§ What to work on
Lift every line from the entries that includes the word "Tiết".

§ Input
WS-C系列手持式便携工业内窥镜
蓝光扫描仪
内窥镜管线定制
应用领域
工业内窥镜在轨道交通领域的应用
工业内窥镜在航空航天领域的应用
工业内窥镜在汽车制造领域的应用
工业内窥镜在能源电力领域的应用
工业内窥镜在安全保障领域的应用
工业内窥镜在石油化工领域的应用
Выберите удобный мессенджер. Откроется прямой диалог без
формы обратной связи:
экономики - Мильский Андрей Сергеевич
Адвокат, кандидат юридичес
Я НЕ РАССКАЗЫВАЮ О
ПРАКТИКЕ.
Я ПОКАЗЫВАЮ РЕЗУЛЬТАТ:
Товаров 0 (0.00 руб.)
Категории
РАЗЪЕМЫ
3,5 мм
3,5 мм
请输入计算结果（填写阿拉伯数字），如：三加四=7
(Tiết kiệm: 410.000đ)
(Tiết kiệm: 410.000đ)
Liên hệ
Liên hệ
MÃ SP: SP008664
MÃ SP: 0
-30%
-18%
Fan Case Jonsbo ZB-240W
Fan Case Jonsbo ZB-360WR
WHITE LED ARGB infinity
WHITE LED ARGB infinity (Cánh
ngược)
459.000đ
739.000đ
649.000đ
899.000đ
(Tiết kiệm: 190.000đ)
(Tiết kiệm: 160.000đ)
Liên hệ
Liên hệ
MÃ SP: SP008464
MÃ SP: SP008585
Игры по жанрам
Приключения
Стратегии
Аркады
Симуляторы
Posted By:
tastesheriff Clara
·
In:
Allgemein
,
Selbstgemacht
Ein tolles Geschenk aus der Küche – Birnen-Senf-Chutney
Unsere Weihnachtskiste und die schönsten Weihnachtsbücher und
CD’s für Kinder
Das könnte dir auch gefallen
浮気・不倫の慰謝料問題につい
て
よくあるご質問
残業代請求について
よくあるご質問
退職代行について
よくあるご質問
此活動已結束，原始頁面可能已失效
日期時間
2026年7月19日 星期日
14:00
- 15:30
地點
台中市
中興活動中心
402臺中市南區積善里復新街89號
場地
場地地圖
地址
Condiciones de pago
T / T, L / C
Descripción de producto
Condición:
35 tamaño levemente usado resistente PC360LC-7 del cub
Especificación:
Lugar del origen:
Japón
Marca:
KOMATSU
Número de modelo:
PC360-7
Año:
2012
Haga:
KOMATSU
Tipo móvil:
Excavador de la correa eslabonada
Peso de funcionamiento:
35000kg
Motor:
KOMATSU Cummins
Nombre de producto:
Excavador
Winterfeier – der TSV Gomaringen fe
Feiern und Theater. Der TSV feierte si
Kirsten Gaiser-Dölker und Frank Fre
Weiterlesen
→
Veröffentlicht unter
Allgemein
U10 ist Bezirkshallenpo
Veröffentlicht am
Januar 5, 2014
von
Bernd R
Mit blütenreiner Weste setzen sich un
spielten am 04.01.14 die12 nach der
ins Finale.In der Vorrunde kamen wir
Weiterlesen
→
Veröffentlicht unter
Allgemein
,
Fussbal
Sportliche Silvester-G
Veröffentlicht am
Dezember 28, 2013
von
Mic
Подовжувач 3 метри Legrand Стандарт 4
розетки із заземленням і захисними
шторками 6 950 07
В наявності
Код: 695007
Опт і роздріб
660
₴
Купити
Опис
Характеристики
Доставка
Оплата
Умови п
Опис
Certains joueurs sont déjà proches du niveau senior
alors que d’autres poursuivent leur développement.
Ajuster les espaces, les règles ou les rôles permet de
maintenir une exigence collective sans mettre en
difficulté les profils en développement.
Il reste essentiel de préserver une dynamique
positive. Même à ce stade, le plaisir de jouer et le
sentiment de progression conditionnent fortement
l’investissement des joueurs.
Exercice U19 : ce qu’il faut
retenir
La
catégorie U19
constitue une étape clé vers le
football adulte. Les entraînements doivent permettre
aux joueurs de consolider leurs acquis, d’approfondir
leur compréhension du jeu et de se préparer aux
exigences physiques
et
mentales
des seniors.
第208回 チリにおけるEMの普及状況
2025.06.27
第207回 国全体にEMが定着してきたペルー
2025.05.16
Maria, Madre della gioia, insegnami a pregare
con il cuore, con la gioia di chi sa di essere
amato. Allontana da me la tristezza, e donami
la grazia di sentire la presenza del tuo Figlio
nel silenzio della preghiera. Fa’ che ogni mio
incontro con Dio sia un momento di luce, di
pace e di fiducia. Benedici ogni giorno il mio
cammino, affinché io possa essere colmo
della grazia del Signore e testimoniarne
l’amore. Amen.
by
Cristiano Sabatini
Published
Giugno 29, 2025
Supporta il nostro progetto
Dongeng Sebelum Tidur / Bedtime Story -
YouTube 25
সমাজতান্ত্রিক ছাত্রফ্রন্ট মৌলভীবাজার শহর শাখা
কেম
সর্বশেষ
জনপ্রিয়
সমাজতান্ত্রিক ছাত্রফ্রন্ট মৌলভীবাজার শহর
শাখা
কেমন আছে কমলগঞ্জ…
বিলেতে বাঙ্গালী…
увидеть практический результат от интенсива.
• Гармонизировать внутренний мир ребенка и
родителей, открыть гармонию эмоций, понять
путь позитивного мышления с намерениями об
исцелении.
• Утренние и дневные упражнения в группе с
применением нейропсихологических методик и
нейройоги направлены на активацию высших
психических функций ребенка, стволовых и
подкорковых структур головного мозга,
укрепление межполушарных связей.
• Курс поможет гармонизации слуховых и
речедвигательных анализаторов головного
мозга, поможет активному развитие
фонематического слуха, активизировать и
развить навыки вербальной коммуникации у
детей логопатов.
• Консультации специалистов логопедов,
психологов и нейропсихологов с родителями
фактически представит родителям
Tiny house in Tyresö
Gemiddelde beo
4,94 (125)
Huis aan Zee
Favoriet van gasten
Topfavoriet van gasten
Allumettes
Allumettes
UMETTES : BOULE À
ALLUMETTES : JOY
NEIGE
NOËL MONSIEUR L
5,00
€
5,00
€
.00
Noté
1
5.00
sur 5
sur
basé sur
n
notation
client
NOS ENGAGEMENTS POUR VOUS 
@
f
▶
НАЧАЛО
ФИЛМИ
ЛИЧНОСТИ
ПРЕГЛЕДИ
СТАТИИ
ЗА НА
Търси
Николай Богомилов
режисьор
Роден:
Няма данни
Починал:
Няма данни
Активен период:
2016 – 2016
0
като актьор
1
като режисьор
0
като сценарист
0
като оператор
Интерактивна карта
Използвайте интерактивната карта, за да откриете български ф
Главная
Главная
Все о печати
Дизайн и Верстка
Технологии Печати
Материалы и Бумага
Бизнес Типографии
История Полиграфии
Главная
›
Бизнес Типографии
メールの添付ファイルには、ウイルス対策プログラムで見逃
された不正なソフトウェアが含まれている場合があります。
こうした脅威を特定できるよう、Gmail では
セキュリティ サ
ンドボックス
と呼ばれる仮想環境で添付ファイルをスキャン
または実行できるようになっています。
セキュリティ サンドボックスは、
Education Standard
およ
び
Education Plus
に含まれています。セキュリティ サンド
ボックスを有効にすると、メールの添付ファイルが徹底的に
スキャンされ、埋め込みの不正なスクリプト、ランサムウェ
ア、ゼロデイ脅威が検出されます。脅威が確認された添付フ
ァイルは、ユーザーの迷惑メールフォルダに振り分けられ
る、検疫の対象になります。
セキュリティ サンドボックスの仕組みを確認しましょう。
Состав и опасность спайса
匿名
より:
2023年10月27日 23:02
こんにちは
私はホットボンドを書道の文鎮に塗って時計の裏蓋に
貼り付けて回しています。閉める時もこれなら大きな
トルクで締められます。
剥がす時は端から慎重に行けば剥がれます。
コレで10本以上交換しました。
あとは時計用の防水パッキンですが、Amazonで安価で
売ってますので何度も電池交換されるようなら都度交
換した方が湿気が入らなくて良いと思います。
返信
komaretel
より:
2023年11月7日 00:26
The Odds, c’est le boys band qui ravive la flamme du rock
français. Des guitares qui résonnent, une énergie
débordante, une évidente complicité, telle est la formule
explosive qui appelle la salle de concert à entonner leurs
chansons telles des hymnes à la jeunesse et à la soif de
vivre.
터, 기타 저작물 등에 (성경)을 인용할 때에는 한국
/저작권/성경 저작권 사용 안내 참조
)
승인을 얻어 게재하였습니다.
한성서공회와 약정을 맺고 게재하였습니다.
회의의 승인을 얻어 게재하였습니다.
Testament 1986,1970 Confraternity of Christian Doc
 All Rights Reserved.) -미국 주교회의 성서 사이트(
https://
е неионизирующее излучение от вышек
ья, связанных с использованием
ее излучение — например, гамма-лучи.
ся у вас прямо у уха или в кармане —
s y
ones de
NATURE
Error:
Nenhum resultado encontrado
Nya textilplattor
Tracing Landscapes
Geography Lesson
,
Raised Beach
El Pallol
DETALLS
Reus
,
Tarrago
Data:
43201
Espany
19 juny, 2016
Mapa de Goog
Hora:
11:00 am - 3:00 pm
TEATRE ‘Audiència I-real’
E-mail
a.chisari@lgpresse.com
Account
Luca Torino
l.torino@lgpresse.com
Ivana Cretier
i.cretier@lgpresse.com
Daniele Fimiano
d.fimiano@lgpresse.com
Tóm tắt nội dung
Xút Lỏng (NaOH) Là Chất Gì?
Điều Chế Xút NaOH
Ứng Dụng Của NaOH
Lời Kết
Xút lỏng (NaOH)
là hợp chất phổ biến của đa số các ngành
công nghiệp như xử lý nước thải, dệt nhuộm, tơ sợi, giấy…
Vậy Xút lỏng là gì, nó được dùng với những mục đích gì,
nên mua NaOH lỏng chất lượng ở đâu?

§ Reply to the task
(Tiết kiệm: 410.000đ)
(Tiết kiệm: 410.000đ)
(Tiết kiệm: 190.000đ)
(Tiết kiệm: 160.000đ)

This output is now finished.